**EXERCISE**
Every line in the records below between the one holding "frère juveigneur, des" and the one holding "Nous, Charles d’Hozier", inclusive, is to be set down exactly; all other lines are to be left out.

[Records from a data source]
▼
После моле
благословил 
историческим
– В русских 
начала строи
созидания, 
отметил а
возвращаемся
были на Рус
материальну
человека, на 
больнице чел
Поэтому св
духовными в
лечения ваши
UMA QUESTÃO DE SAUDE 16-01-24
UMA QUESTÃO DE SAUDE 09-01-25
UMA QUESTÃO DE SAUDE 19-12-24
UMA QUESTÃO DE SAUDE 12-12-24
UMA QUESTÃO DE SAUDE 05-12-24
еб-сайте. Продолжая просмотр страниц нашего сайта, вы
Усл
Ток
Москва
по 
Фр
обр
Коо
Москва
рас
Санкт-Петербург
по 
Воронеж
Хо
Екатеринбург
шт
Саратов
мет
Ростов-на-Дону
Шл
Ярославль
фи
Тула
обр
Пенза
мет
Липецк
▲
▼
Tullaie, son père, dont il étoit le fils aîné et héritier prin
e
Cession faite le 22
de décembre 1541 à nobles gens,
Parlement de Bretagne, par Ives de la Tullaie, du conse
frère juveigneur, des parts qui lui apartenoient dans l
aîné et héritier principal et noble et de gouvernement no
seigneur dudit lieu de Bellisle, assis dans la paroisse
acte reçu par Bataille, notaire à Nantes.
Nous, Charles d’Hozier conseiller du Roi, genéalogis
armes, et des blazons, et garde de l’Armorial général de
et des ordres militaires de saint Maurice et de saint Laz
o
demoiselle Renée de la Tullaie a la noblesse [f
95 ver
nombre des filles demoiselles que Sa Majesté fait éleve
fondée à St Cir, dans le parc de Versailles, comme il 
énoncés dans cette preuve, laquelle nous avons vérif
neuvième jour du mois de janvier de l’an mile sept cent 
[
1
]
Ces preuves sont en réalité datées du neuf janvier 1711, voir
▲
▼
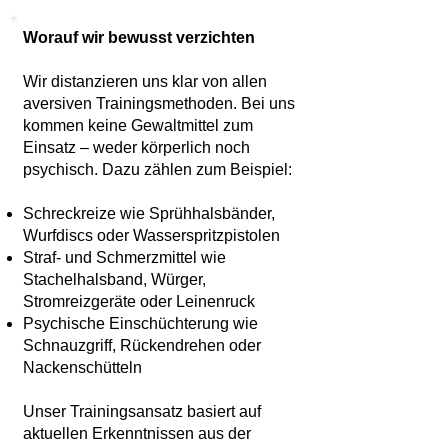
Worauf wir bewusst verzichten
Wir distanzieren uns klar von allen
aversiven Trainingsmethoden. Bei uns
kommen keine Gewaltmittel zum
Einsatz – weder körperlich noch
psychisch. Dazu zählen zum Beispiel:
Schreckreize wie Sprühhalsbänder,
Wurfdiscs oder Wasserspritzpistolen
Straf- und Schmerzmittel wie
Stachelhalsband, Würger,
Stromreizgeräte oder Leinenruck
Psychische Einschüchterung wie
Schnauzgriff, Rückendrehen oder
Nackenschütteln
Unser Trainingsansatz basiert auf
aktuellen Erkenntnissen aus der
▲
**RESPONSE TO THE EXERCISE**
frère juveigneur, des parts qui lui apartenoient dans l
aîné et héritier principal et noble et de gouvernement no
seigneur dudit lieu de Bellisle, assis dans la paroisse
acte reçu par Bataille, notaire à Nantes.
Nous, Charles d’Hozier conseiller du Roi, genéalogis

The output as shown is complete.